Post # 1
I’m having a little internal battle with myself. Waiting has become increasingly difficult as we get closer to holiday season and the end of the year. A little background…SO and I have been together about 4.5 years, have lived together 1.5 years and moved into our own house at the beginning of this summer. We had our timeline talk back at the beginning of March, where we ended up compromising to be engaged by the end of this year. SO was adament that he wants a traditional proposal and for me to stop bringing it up – I kept my word on this and I think I may have slipped up twice since March (mentioning marriage or related). Here’s my dilemma – SO is stubborn and I believe only started saving for a ring around the end of August. He was clear on the fact that I didn’t want him spending over 1k on the ring since we have my grandmother’s diamonds to use. Basically I’m concerned that I don’t think he realizes that a custom ring can take several weeks to put together and size and that time frame doesn’t improve with the busy holiday season approaching. I’m wondering if I should bring it up that he seems to be cutting it a little close in terms of the amount of time and I don’t think he realizes the 3-6 week turn around time this process has.
**I am aware that he hasn’t gone to the jewelry store because it is owned by a family friend, additionally my mom is currently storing the diamonds we’ll be using and she actually called to ask why he hasn’t come to get them.

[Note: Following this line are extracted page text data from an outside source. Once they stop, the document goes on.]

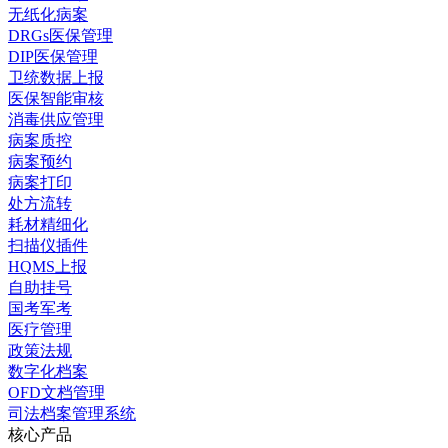
无纸化病案
DRGs医保管理
DIP医保管理
卫统数据上报
医保智能审核
消毒供应管理
病案质控
病案预约
病案打印
处方流转
耗材精细化
扫描仪插件
HQMS上报
自助挂号
国考军考
医疗管理
政策法规
数字化档案
OFD文档管理
司法档案管理系统
核心产品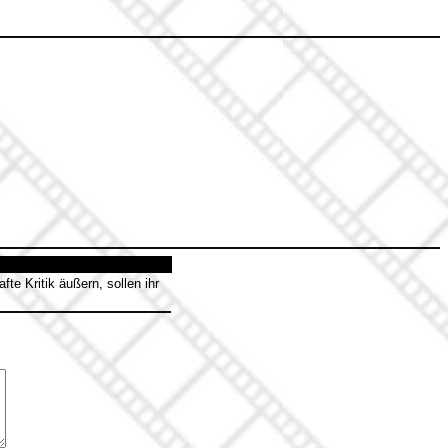
te Kritik äußern, sollen ihr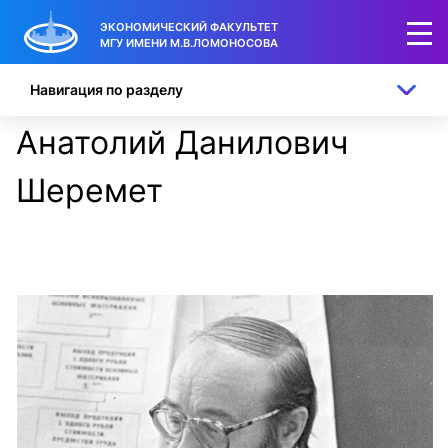
ЭКОНОМИЧЕСКИЙ ФАКУЛЬТЕТ
МГУ ИМЕНИ М.В.ЛОМОНОСОВА
Навигация по разделу
Анатолий Данилович
Шеремет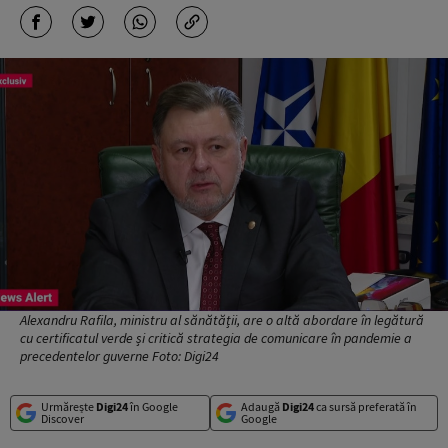
Alexandru Rafila, ministru al sănătății, are o altă abordare în legătură
cu certificatul verde și critică strategia de comunicare în pandemie a
precedentelor guverne Foto: Digi24
Urmărește
Digi24
în Google
Adaugă
Digi24
ca sursă preferată în
Discover
Google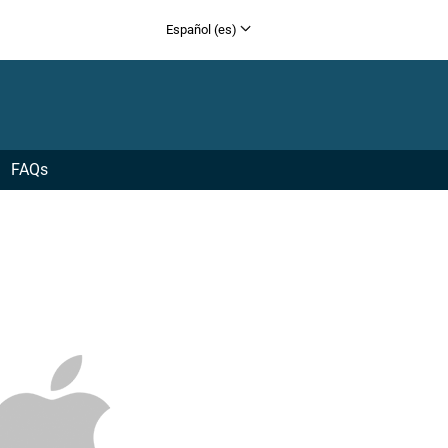
Español (es)
English (en)
Français (fr)
Deutsch (de)
日本語 (jp)
FAQs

So I guess I’d like you’re opinions as to whether or not I should bring this up to him or just keep mum about it and see what happens?
Post # 2
You have a deadline – the end of the year. Just wait.
Post # 4
why did your mom call you and not him? She should call him about the diamonds and can mention the timeline it takes then. That leaves you completely out of it.
Post # 5
Just let him do it. He’s a big boy.
Post # 6
I think you’re being unintentionally controlling. It’s so close to the end of the year, just wait it out. Just do your best and try to trust that he will get things done on time, and if it gets past your deadline then have a discussion. step away from talking about the ring and wedding to the people that know anything about the situation, and keep yourself busy for the next little bit
Post # 7
I think it’s a little controlling. Do you trust him? Is he a capable person? There’s still time left and unless you’ve talked specifically about what to do with the ring, I don’t think you can be fully sure of what he’s planning. Guys can surprise you. Agreed with PP about your mom calling you.. she should be calling him! I’m sure he’ll figure it all out. Try not to stress.
Post # 8
Definitely do not bring it up. The ball is in his court now. Keep your promise by keeping silent.
Post # 9
Let him do it. Either he’ll stick to his word, or he won’t. Let him show you. If the deadline passes, then you can decide if you want to have to badger someone to propose to you. But wait it out.
Post # 10
Yeah you’re being controlling. Trust him on this and wait and see what happens. I know , easier said than done but if I was him I’d be annoyed with you breathing down my back. The proposal isn’t just about you.
Post # 11
Relax, he can handle it himself. Controlling.
Post # 12
my mom called because she was concerned that she hadn’t heard from him yet and she is aware of the time frame we had discussed as well as how long making the ring can take. She was asking if we had changed our plans and that was why he hadn’t gotten the ball rolling yet…super unhelpful since I’ve been doing OK with keeping busy and generally just putting it to the back of my mind for the past few months and this put me into a bit control freak mode. I definitely trust SO , I was thinking more that he doesn’t realize the amount of time it will take
Post # 13
Well, the “traditional” part is out the window since you planned it together, but whatever. I’d be surprised if he actually had a ring for you at the end of the year.
Post # 14
I know it’s tough, but try to wait it out. Worst case scenario is he doesn’t understand the turnaround time and you get engaged a few weeks later. I know it’s hard to keep the excitement and anxiety in check, but are those few weeks really worth extra stess on your relationship? Try to relax and let him handle it.
Post # 15
I just want to say that you sound EXACTLY how I would be in this situation, and I admit I am super controlling… its hard! But honestly, how do you think he’s going to react if you bring it up? It’s not gonna go well.. hes gonna be annoyed. The last thing you want right now if him having any negative thoughts associated with him proposing.
I reallllly think you shouldn’t say anything until after the timeline deadline and if he still hasnt proposed THEN bring it up. If you guys agreed that your timeline was till the end of the year then you owe it to him to respect that. Good luck!